L’Iran des Safavides est donc un État encore en formation, mais porteur d’une civilisation brillante, au rayonnement international. Le XVIIIe siècle, avec la reprise des persécutions et l’affaiblissement militaire du pays, fait de la Perse chiite la proie de révoltes et d’attaques diverses ; c’est seulement à la fin du siècle qu’une nouvelle dynastie parvient à ramener l’ordre – celle des Qadjar, qui règnera de 1794 à 1925. Mais en dépit de ce déclin rapide, le pouvoir safavide est une étape essentielle de la formation de l’identité iranienne, sur le plan culturel et religieux, mais aussi politique : en effet, la théorie de l’Occultation du douzième imam est reprise par les Safavides pour légitimer leur pouvoir, donnant ainsi ses lettres de noblesse au chiisme politique.

Bibliographie :
- Jean Calmard, article « Safavides », Encyclopédie Universalis.
- Yann Richard, article « Chiisme », Encyclopédie Universalis.
- Bernard Lewis, Histoire du Moyen-Orient – 2000 ans d’histoire de la naissance du christianisme à nos jours, Paris, Albin Michel, 1997, 482 pages.
- Jean-Paul Roux, Histoire de l’Iran et des Iraniens – Des origines à nos jours, Paris, Fayard, 2006, 521 pages.
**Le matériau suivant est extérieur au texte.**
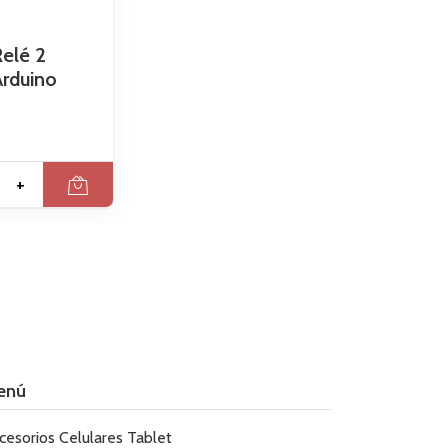
elé 2
Arduino
+
enú
cesorios Celulares Tablet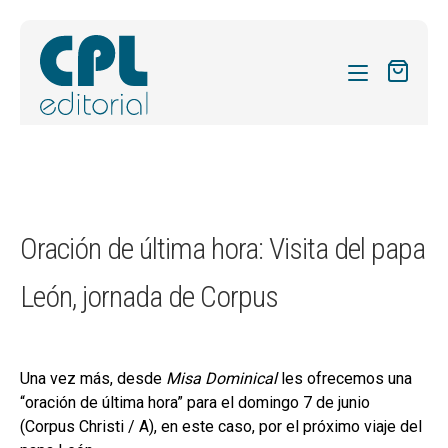
CATÁLOGO
MIS SUSCRIPCIONES
Expandi
REVISTAS
Oración de última hora: Visita del papa
el
FORMAS
menú
León, jornada de Corpus
hijo
Expandi
SOBRE NOSOTROS
el
Expandi
ACTUALIDAD
menú
el
hijo
Una vez más, desde
Misa Dominical
les ofrecemos una
Expandi
BLOG
menú
“oración de última hora” para el domingo 7 de junio
el
hijo
CONTACTO
(Corpus Christi / A), en este caso, por el próximo viaje del
menú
[1À l’exception du califat fatimide d’Égypte qui, de 969 à 1171, a constitué un exemple de pouvoir chiite ismaïlien sans pour autant pousser le prosélytisme ni la théorisation du pouvoir aussi loin que les Safavides.

[2« Shah » signifie « roi » en persan ; le terme était notamment utilisé avant la conquête islamique pour désigner les souverains sassanides, appelés « shahanshah » ou « rois des rois ».

[3La communauté zoroastrienne est particulièrement nombreuse en Inde depuis cette époque.

[4Ce magnifique ouvrage illustré entrera dans la collection des sultans ottomans en 1576, et appartiendra ensuite à Edmond de Rotschild avant d’être dispersé dans les années 1960.